We were recently fortunate enough to score the first ever US review for the anticipated Slasher : Charlie’s Farm. If you have read my reviews, or listened to the podcast at any point in the past, chances are you know what I’m into. That just so happens to be flicks featuring humans doing horrible things to other humans. That’s exactly what Charlie’s Farm is. Slasher fans – rejoice!
The thing about Slashers…is that I can rarely relate to them. Regardless of my love for the subgenre – I’ve never been a camp counselor, a teenage babysitter, or in an 80’s sorority. I have, however, gotten together with friends on multiple occasions to go check out some creepy locations. That’s where Charlie’s Farm initially hooked me. We follow a group of friends that decide to take an impromptu trip to Charlie’s Farm, the site where a violent family met their end at the hands of an angry mob. I could finally see myself in one of these situations… and it didn’t hurt that we get a pretty gruesome decapitation within the first ten minutes. We will get to that soon enough.
You are sure to see some familiar faces pretty early on as well. We have Tara Reid, as well as genre staples like Bill Moseley and Kane Hodder. These guys turn in the performances that you would expect, but it was the relatively unknown Australian actors that shined for me. The characters are logical and feel genuine. Actually, you may forget that you’re watching a slasher flick for a while. That’s not to say that things get boring – we simply aren’t seeing the wall to wall gore that one might expect. That’s okay though. I mean, if we don’t have some sort of connection to these people by the time shit starts to go south… what’s the point?
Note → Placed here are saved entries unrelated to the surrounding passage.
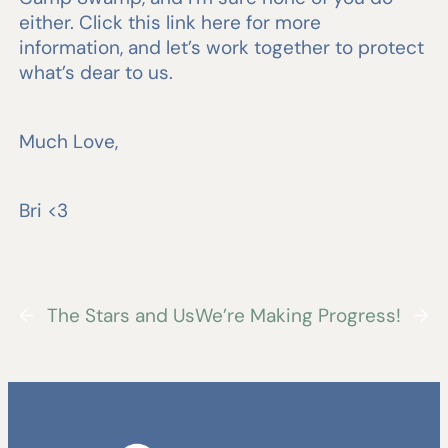
either. Click this link here for more
information, and let’s work together to protect
what’s dear to us.
Much Love,
Bri <3
←
The Stars and Us
We’re Making Progress!
→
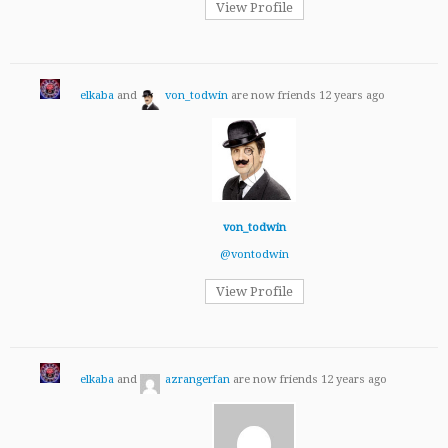
View Profile
elkaba
and
von_todwin
are now friends
12 years ago
von_todwin
@vontodwin
View Profile
elkaba
and
azrangerfan
are now friends
12 years ago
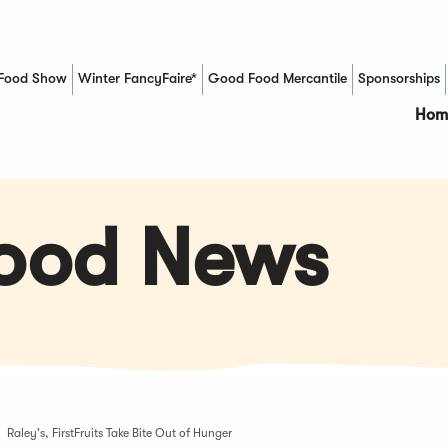
Food Show
Winter FancyFaire*
Good Food Mercantile
Sponsorships
(Opens in a new window)
Hom
Food News
Raley's, FirstFruits Take Bite Out of Hunger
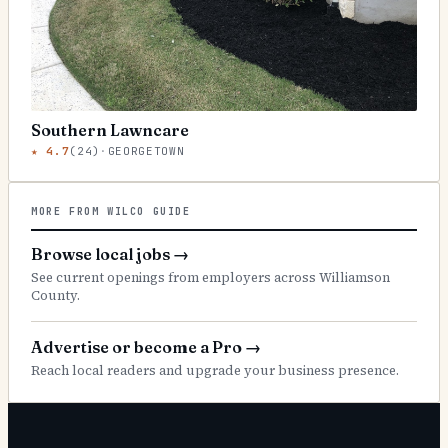
Southern Lawncare
★
4.7
(
24
)
·
GEORGETOWN
MORE FROM WILCO GUIDE
Browse local jobs
→
See current openings from employers across Williamson
County.
Advertise or become a Pro
→
Reach local readers and upgrade your business presence.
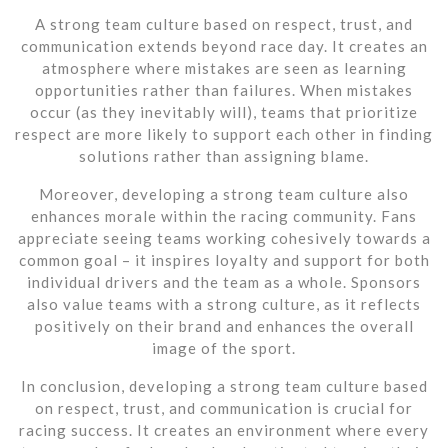
A strong team culture based on respect, trust, and
communication extends beyond race day. It creates an
atmosphere where mistakes are seen as learning
opportunities rather than failures. When mistakes
occur (as they inevitably will), teams that prioritize
respect are more likely to support each other in finding
solutions rather than assigning blame.
Moreover, developing a strong team culture also
enhances morale within the racing community. Fans
appreciate seeing teams working cohesively towards a
common goal – it inspires loyalty and support for both
individual drivers and the team as a whole. Sponsors
also value teams with a strong culture, as it reflects
positively on their brand and enhances the overall
image of the sport.
In conclusion, developing a strong team culture based
on respect, trust, and communication is crucial for
racing success. It creates an environment where every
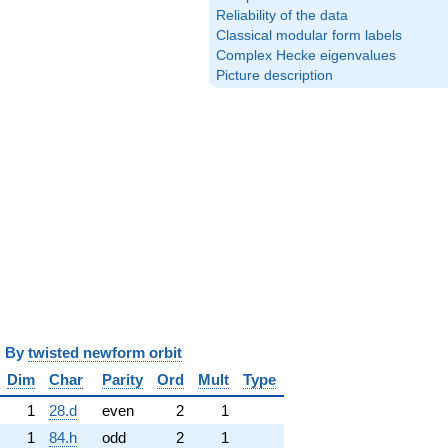
Reliability of the data
Classical modular form labels
Complex Hecke eigenvalues
Picture description
y
twisted newform orbit
Dim
Char
Parity
Ord
Mult
Type
1
28.d
even
2
1
1
84.h
odd
2
1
Make no mistake about it though – Once Charlie begins his rampage, it is a sight to behold. This is the biggest…thickest bastard that I have ever seen in a horror film. He makes the 2009 Jason Voorhees look like a girl scout. His sheer size leads to some rather creative and original deaths. One or two in particular are sure to make anyone’s “Top Kills” list. Furthermore, Charlie positions himself as a horror icon of the future in a way that feels natural and unforced. That’s important. There’s nothing worse than a film trying to force feed you an icon. Look no further than Hatchet’s Victor Crowley as an example in what NOT to do. Don’t get me wrong, I enjoyed the Hatchet series.I simply felt they were trying too hard to create something that might not form on its own. That’s not the case in Charlie’s Farm. At least, not for me.